Plus tôt cette semaine, j’ai assisté au mémorial d’une personne chère décédée ces six derniers mois. Aux côtés d’autres personnes, j’ai assisté à ce que la fiancée du défunt traversait dans son espace entre les histoires.
Ils étaient censés se marier cette année, et au lieu de cela, l’un des deux s’est retrouvé à dire ‘au revoir’ à l’autre. Lorsque la fiancée du défunt s’est levée pour parler au mémorial, elle leva les yeux vers sa photo projetée sur l’écran et, avec les larmes aux yeux, elle dit: « Mais que fais-tu là? ».
La femme qui était censée être la demoiselle d’honneur présidait la cérémonie pendant que nous nous consolions tous les deux dans le deuil, dans les pleurs et les rires, tout en célébrant notre attachement et notre amour.

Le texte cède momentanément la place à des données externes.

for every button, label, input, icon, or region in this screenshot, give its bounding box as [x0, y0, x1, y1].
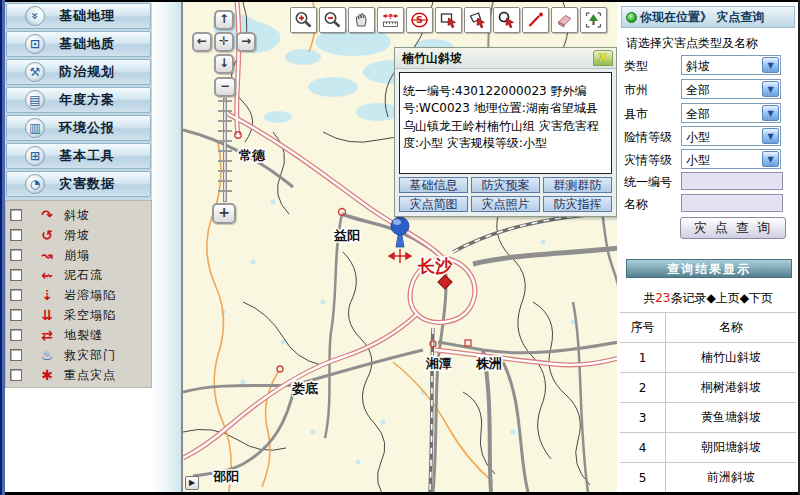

Lorsque nous nous rendons compte que nous ne sommes pas seuls dans cet espace perdu, nous trouvons du réconfort dans la communion du cœur, qui n’a aucune frontière défendue
Qui suis je?
Le traumatisme que j’ai vécu cette semaine m’a propulsé dans le questionnement du « Qui suis-je? ». Et si en réalité je n’étais pas la personne que je pensais être? Si je ne suis pas ce que je pensais être, alors « Qui suis-je? ». Ensuite, cela m’a fait plonger dans un malaise, pataugeant dans l’incertitude, à la dérive de fossés qui engendraient davantage d’interrogations, tout en découvrant l’espace de répit entre les histoires.
Cet espace entre les histoires est un lieu propice, une place vide, un endroit rempli de potentiel mais qui soulève aussi davantage d’interrogations. Vous ne parvenez pas à passer directement à la phase « Ok maintenant je grandis » sans avoir du mal à reconnaître que vous marquez la fin de quelque chose. Comme Charles le suggère, nous lâchons prise de l’ancienne histoire avec grande réticence, tout en nous accrochant à tous les effilochages restants comme s’ils étaient des gilets de sauvetage. Pourtant, si nous ne tentons pas de nous accrocher, nous nous concentrons à nous jeter par-dessus bord tout en nous précipitant dans le vide, résistant à la tentation d’assumer prématurément une nouvelle histoire.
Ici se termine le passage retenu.